(Saved data entries)
+++

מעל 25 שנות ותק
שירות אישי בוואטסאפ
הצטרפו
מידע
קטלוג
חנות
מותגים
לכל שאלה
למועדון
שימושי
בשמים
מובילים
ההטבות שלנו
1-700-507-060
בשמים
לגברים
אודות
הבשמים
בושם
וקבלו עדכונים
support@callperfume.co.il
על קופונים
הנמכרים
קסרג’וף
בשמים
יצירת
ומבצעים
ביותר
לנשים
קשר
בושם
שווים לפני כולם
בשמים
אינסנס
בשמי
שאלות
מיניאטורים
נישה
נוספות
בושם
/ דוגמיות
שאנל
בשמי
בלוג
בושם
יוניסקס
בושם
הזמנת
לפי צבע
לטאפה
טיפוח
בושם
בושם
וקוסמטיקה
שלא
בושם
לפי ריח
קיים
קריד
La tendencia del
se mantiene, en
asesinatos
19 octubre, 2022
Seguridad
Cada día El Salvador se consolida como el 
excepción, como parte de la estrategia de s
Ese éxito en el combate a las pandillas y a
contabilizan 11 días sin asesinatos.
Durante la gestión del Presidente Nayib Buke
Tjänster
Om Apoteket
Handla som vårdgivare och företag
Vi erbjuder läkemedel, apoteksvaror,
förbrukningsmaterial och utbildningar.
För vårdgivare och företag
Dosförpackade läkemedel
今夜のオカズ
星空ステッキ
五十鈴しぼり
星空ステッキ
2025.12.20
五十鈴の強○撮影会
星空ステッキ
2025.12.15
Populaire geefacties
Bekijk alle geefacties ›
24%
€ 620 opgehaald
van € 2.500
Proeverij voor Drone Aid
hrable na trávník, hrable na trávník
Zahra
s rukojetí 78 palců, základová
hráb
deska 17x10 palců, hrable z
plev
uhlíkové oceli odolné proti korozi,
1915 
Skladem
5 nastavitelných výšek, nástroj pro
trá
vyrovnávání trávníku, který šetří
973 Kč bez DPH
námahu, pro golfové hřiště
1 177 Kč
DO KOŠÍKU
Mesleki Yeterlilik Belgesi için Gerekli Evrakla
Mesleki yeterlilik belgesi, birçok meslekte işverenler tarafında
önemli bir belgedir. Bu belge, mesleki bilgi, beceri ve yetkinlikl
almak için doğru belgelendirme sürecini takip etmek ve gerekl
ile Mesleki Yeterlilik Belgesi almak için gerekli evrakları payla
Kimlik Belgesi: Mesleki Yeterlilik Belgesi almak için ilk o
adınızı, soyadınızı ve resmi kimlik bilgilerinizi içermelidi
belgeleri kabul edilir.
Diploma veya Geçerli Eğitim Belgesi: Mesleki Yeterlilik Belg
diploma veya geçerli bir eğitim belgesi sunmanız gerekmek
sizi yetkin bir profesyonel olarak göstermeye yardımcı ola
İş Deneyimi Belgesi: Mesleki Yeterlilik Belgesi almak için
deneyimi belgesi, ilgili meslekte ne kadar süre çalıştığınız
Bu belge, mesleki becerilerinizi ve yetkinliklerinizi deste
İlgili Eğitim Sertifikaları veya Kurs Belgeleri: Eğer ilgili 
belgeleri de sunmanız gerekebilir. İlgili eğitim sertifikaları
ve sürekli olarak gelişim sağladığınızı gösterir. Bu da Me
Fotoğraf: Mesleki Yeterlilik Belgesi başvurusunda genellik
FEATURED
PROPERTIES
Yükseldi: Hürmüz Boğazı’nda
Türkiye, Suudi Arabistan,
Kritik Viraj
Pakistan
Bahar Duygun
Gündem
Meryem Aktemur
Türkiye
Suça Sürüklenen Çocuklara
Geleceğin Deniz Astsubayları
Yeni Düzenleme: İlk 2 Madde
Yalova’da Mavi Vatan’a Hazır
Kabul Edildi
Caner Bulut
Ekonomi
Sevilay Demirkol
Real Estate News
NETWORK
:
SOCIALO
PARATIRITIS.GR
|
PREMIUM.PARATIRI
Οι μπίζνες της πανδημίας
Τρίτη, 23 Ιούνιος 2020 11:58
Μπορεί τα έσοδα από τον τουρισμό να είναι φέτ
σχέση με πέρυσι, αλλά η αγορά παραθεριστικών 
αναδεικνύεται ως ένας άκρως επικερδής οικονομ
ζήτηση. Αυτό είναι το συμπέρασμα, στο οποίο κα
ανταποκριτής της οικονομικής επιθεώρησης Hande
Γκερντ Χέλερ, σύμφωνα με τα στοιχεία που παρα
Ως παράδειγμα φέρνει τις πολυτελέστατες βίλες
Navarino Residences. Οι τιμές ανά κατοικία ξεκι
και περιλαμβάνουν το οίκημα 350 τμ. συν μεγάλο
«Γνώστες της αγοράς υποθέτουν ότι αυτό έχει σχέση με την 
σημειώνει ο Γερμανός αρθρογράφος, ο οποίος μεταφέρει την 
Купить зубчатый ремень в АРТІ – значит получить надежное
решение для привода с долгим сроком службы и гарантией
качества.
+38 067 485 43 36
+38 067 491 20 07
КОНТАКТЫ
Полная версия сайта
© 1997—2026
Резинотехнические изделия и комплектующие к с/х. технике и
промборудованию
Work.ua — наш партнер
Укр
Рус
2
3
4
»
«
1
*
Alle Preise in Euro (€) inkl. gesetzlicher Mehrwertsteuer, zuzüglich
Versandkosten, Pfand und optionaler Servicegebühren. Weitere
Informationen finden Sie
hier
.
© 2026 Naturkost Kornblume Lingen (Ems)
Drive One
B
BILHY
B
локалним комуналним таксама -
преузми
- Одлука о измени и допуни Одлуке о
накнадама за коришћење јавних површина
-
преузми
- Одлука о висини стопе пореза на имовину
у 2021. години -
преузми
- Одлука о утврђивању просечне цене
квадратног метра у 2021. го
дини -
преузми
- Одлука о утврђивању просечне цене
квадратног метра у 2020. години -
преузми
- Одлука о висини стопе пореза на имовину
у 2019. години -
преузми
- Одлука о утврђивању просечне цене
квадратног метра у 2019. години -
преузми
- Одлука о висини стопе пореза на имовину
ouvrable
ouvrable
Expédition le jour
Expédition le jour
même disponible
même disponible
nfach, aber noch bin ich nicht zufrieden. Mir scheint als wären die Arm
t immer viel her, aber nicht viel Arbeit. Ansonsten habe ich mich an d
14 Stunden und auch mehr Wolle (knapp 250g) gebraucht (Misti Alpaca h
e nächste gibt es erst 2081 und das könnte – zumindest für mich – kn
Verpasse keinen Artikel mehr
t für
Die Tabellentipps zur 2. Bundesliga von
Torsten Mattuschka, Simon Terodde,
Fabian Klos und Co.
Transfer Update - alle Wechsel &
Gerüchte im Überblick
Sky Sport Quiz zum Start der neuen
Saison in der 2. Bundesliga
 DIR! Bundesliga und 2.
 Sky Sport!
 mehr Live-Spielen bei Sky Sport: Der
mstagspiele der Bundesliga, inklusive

+++

▶ To do
Reproduce each entry precisely, so that nothing differs from the original.

▶ Response area
מעל 25 שנות ותק
שירות אישי בוואטסאפ
הצטרפו
מידע
קטלוג
חנות
מותגים
לכל שאלה
למועדון
שימושי
בשמים
מובילים
ההטבות שלנו
1-700-507-060
בשמים
לגברים
אודות
הבשמים
בושם
וקבלו עדכונים
support@callperfume.co.il
על קופונים
הנמכרים
קסרג’וף
בשמים
יצירת
ומבצעים
ביותר
לנשים
קשר
בושם
שווים לפני כולם
בשמים
אינסנס
בשמי
שאלות
מיניאטורים
נישה
נוספות
בושם
/ דוגמיות
שאנל
בשמי
בלוג
בושם
יוניסקס
בושם
הזמנת
לפי צבע
לטאפה
טיפוח
בושם
בושם
וקוסמטיקה
שלא
בושם
לפי ריח
קיים
קריד
La tendencia del
se mantiene, en
asesinatos
19 octubre, 2022
Seguridad
Cada día El Salvador se consolida como el 
excepción, como parte de la estrategia de s
Ese éxito en el combate a las pandillas y a
contabilizan 11 días sin asesinatos.
Durante la gestión del Presidente Nayib Buke
Tjänster
Om Apoteket
Handla som vårdgivare och företag
Vi erbjuder läkemedel, apoteksvaror,
förbrukningsmaterial och utbildningar.
För vårdgivare och företag
Dosförpackade läkemedel
今夜のオカズ
星空ステッキ
五十鈴しぼり
星空ステッキ
2025.12.20
五十鈴の強○撮影会
星空ステッキ
2025.12.15
Populaire geefacties
Bekijk alle geefacties ›
24%
€ 620 opgehaald
van € 2.500
Proeverij voor Drone Aid
hrable na trávník, hrable na trávník
Zahra
s rukojetí 78 palců, základová
hráb
deska 17x10 palců, hrable z
plev
uhlíkové oceli odolné proti korozi,
1915 
Skladem
5 nastavitelných výšek, nástroj pro
trá
vyrovnávání trávníku, který šetří
973 Kč bez DPH
námahu, pro golfové hřiště
1 177 Kč
DO KOŠÍKU
Mesleki Yeterlilik Belgesi için Gerekli Evrakla
Mesleki yeterlilik belgesi, birçok meslekte işverenler tarafında
önemli bir belgedir. Bu belge, mesleki bilgi, beceri ve yetkinlikl
almak için doğru belgelendirme sürecini takip etmek ve gerekl
ile Mesleki Yeterlilik Belgesi almak için gerekli evrakları payla
Kimlik Belgesi: Mesleki Yeterlilik Belgesi almak için ilk o
adınızı, soyadınızı ve resmi kimlik bilgilerinizi içermelidi
belgeleri kabul edilir.
Diploma veya Geçerli Eğitim Belgesi: Mesleki Yeterlilik Belg
diploma veya geçerli bir eğitim belgesi sunmanız gerekmek
sizi yetkin bir profesyonel olarak göstermeye yardımcı ola
İş Deneyimi Belgesi: Mesleki Yeterlilik Belgesi almak için
deneyimi belgesi, ilgili meslekte ne kadar süre çalıştığınız
Bu belge, mesleki becerilerinizi ve yetkinliklerinizi deste
İlgili Eğitim Sertifikaları veya Kurs Belgeleri: Eğer ilgili 
belgeleri de sunmanız gerekebilir. İlgili eğitim sertifikaları
ve sürekli olarak gelişim sağladığınızı gösterir. Bu da Me
Fotoğraf: Mesleki Yeterlilik Belgesi başvurusunda genellik
FEATURED
PROPERTIES
Yükseldi: Hürmüz Boğazı’nda
Türkiye, Suudi Arabistan,
Kritik Viraj
Pakistan
Bahar Duygun
Gündem
Meryem Aktemur
Türkiye
Suça Sürüklenen Çocuklara
Geleceğin Deniz Astsubayları
Yeni Düzenleme: İlk 2 Madde
Yalova’da Mavi Vatan’a Hazır
Kabul Edildi
Caner Bulut
Ekonomi
Sevilay Demirkol
Real Estate News
NETWORK
:
SOCIALO
PARATIRITIS.GR
|
PREMIUM.PARATIRI
Οι μπίζνες της πανδημίας
Τρίτη, 23 Ιούνιος 2020 11:58
Μπορεί τα έσοδα από τον τουρισμό να είναι φέτ
σχέση με πέρυσι, αλλά η αγορά παραθεριστικών 
αναδεικνύεται ως ένας άκρως επικερδής οικονομ
ζήτηση. Αυτό είναι το συμπέρασμα, στο οποίο κα
ανταποκριτής της οικονομικής επιθεώρησης Hande
Γκερντ Χέλερ, σύμφωνα με τα στοιχεία που παρα
Ως παράδειγμα φέρνει τις πολυτελέστατες βίλες
Navarino Residences. Οι τιμές ανά κατοικία ξεκι
και περιλαμβάνουν το οίκημα 350 τμ. συν μεγάλο
«Γνώστες της αγοράς υποθέτουν ότι αυτό έχει σχέση με την 
σημειώνει ο Γερμανός αρθρογράφος, ο οποίος μεταφέρει την 
Купить зубчатый ремень в АРТІ – значит получить надежное
решение для привода с долгим сроком службы и гарантией
качества.
+38 067 485 43 36
+38 067 491 20 07
КОНТАКТЫ
Полная версия сайта
© 1997—2026
Резинотехнические изделия и комплектующие к с/х. технике и
промборудованию
Work.ua — наш партнер
Укр
Рус
2
3
4
»
«
1
*
Alle Preise in Euro (€) inkl. gesetzlicher Mehrwertsteuer, zuzüglich
Versandkosten, Pfand und optionaler Servicegebühren. Weitere
Informationen finden Sie
hier
.
© 2026 Naturkost Kornblume Lingen (Ems)
Drive One
B
BILHY
B
локалним комуналним таксама -
преузми
- Одлука о измени и допуни Одлуке о
накнадама за коришћење јавних површина
-
преузми
- Одлука о висини стопе пореза на имовину
у 2021. години -
преузми
- Одлука о утврђивању просечне цене
квадратног метра у 2021. го
дини -
преузми
- Одлука о утврђивању просечне цене
квадратног метра у 2020. години -
преузми
- Одлука о висини стопе пореза на имовину
у 2019. години -
преузми
- Одлука о утврђивању просечне цене
квадратног метра у 2019. години -
преузми
- Одлука о висини стопе пореза на имовину
ouvrable
ouvrable
Expédition le jour
Expédition le jour
même disponible
même disponible
nfach, aber noch bin ich nicht zufrieden. Mir scheint als wären die Arm
t immer viel her, aber nicht viel Arbeit. Ansonsten habe ich mich an d
14 Stunden und auch mehr Wolle (knapp 250g) gebraucht (Misti Alpaca h
e nächste gibt es erst 2081 und das könnte – zumindest für mich – kn
Verpasse keinen Artikel mehr
t für
Die Tabellentipps zur 2. Bundesliga von
Torsten Mattuschka, Simon Terodde,
Fabian Klos und Co.
Transfer Update - alle Wechsel &
Gerüchte im Überblick
Sky Sport Quiz zum Start der neuen
Saison in der 2. Bundesliga
 DIR! Bundesliga und 2.
 Sky Sport!
 mehr Live-Spielen bei Sky Sport: Der
mstagspiele der Bundesliga, inklusive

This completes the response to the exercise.